Respondent CFC Corporation filed an application for the registration of the trademark FLAVOR MASTER for instant coffee. Petitioners, a Swiss company and a domestic corporation licensee of Societe, opposed on the ground that it is confusingly similar to its trademark for coffee and coffee extracts: MASTER ROAST and MASTER BLEND. Petitioners contend that the dominant word MASTER is present in the 3 trademarks. Respondent CFC argued that the word MASTER cannot be exclusively appropriated being a descriptive or generic term. BPTTT denied CFC’s application. CA held otherwise.

Issue:

Whether or not the word MASTER is descriptive or generic term incapable of exclusive appropriation.

Ruling: NO.

The word “MASTER” is neither a generic nor a descriptive term. As such, said term cannot be invalidated as a trademark and, therefore, may be legally protected.

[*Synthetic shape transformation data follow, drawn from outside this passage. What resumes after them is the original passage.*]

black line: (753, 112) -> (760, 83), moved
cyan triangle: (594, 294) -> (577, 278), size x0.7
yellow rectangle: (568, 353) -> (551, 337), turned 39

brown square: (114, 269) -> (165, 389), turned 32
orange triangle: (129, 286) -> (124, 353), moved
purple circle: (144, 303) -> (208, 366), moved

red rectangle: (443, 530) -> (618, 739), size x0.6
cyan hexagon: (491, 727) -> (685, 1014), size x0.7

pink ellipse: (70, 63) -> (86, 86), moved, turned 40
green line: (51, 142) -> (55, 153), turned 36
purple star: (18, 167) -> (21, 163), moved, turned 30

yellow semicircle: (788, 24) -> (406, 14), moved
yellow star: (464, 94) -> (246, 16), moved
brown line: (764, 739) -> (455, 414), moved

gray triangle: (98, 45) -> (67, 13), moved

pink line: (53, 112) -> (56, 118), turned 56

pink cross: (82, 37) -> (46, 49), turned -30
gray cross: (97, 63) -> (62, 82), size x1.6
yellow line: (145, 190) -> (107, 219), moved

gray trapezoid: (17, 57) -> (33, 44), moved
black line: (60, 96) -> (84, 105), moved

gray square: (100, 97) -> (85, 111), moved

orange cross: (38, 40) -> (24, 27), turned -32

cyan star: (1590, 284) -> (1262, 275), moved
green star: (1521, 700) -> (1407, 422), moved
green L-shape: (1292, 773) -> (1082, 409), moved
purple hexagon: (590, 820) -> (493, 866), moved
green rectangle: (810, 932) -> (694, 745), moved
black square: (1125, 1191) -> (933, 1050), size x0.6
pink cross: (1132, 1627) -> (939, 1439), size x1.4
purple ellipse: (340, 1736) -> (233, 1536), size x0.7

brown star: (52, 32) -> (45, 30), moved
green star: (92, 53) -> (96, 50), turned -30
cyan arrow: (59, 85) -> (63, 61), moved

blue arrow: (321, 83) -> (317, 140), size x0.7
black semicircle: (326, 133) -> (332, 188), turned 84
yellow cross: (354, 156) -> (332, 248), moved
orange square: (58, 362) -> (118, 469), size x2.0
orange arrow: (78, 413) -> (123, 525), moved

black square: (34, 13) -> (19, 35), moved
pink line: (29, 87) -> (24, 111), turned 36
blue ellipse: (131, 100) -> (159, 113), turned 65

Generic terms are those which constitute “the common descriptive name of an article or substance,” or comprise the “genus of which the particular product is a species,” or are “commonly used as the name or description of a kind of goods,” or “imply reference to every member of a genus and the exclusion of individuating characters,” or “refer to the basic nature of the wares or services provided rather than to the more idiosyncratic characteristics of a particular product,” and are not legally protectable. On the other hand, a term is descriptive and therefore invalid as a trademark if, as understood in its normal and natural sense, it “forthwith conveys the characteristics, functions, qualities or ingredients of a product to one who has never seen it and does not know what it is,” or “if it forthwith conveys an immediate idea of the ingredients, qualities or characteristics of the goods,” or if it clearly denotes what goods or services are provided in such a way that the consumer does not have to exercise powers of perception or imagination.

Rather, the term “MASTER” is a suggestive term brought about by the advertising scheme of Nestle. Suggestive terms are those which, in the phraseology of one court, require “imagination, thought and perception to reach a conclusion as to the nature of the goods.” Such terms, “which subtly connote something about the product,” are eligible for protection in the absence of secondary meaning. While suggestive marks are capable of shedding “some light” upon certain characteristics of the goods or services in dispute, they nevertheless involve “an element of incongruity,” “figurativeness,” or ” imaginative effort on the part of the observer.” The term “MASTER”, therefore, has acquired a certain connotation to mean the coffee products MASTER ROAST and MASTER BLEND produced by Nestle. As such, the use by CFC of the term “MASTER” in the trademark for its coffee product FLAVOR MASTER is likely to cause confusion or mistake or even to deceive the ordinary purchasers.